“From time to time, we’ve been confused with Koch Industries, but it’s always been an innocent misunderstanding,” the president of the small office-supply company in Iowa, Dutch Koch, told the Des Moines Register. “I initially thought it was humorous to be confused with a multibillionaire. We dismissed it at first.”
But then a threat came in that crossed the line and it wasn’t so funny any more. "We began to take it seriously when we received a death threat," Koch said, saying that because his employees’ safety is a top concern, they‘re considering the threat “very serious.”
The intimidation was subsequently reported to the Federal Bureau of Investigation and local authorities. So far no arrests are known to have been made, but the FBI said it traced the death threat to a man in California.

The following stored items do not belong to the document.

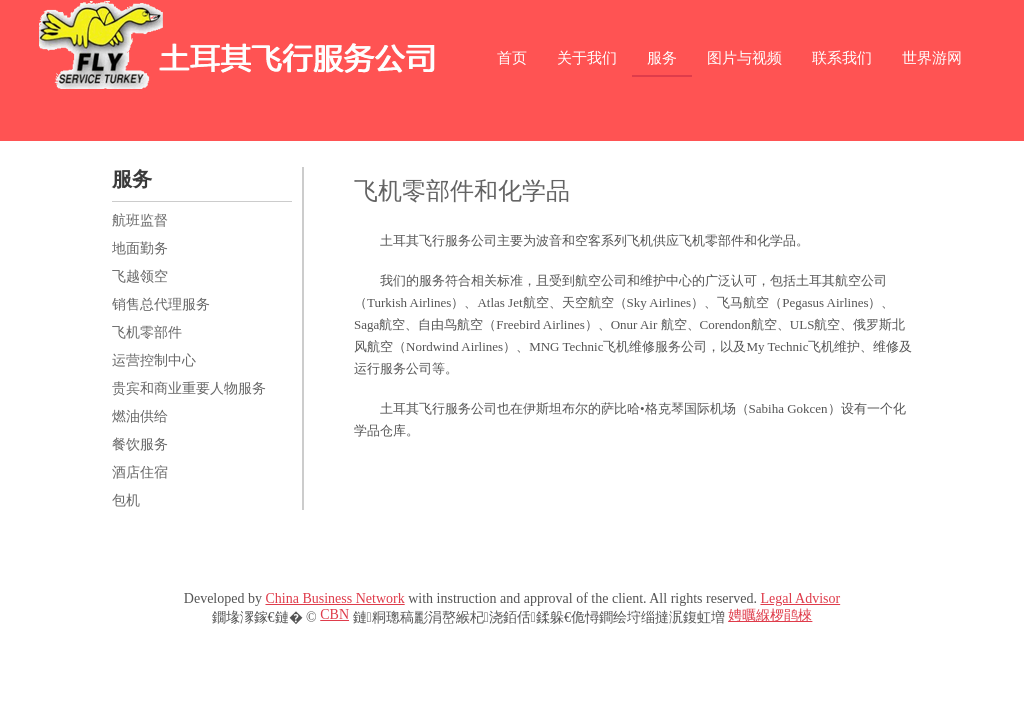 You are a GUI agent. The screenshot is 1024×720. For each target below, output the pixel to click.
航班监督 (140, 220)
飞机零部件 (147, 332)
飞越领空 (140, 276)
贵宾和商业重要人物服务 (189, 388)
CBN (334, 614)
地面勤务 (140, 248)
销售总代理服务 (161, 304)
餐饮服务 (140, 444)
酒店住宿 (140, 472)
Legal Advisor (800, 598)
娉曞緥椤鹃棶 (770, 615)
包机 (126, 500)
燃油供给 (140, 416)
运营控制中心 (154, 360)
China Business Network (334, 598)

The small-time businessman, whose family firm employs about 65 people in Iowa and is not politically active, said at least 20 e-mails and 15 phone calls have come in from confused activists just this year. The Iowan Koch told the Register that the angry protesters probably just didn’t do their research. But he hopes they will in the future, especially before spewing more hate at the wrong people.
The true targets of the misdirected statist rage, billionaire brothers David and Charles Koch, own one of America’s largest private companies. Founded by Fred Koch, one of the original members of The John Birch Society, Koch Industries has interests worldwide in shipping, refining, energy, agriculture, paper, and more. It employs tens of thousands of Americans.
The two brothers finance a range of liberty-minded and charitable causes with their wealth — including, ironically, many that most “liberals” would support. Normally out of the spotlight, news of their philanthropic efforts has been splashed across the media in recent months after the showdown in Wisconsin between government-employee unions and taxpayers’ elected representatives.
But the recent threats against the wrong Koch brothers completely backfired. Pundits across the blogosphere seized on the mistaken-identity story to ridicule the vitriol-spewing protesters. Jim Hoft of Gateway Pundit, for example, called them “violent stupid leftists.” Marathon Pundit’s John Ruberry wrote sarcastically that “those peaceful and civil leftists are at it again.”
As The New American reported earlier this year, leftist protesters in Wisconsin were exposed in numerous instances of inciting violence, sending death threats, and even calling for murder while demonstrating against Governor Scott Walker’s budget-repair bill. Despite frequent accusations against liberty-oriented activists of using the same tactics, violent and deranged hatred is actually observed almost exclusively among statist agitators.
And it’s not the first time in recent memory that seemingly innocent victims have felt the wrath of anti-Koch fanatics. At a Tea Party rally in Madison last weekend, a 14-year-old home-schooler speaking at the event was berated with vulgarity and obscenities from raging demonstrators. Among other things, they repeatedly shrieked "Koch sucker" at the young girl after booing the national anthem.
The same government-union-inspired protesters in Madison tried to start a boycott of Koch Industries earlier this year, too. It was later revealed that, ironically, part of their pension funds were actually invested in Koch Industries interests.
It’s unclear at the moment whether authorities plan to charge the person responsible for the recent death threat against the wrong Koch brothers. But even if the confused activist is never brought to justice, analysts say the wide-ranging exposure of the incident hurt the big-government cause more than a prosecution ever could.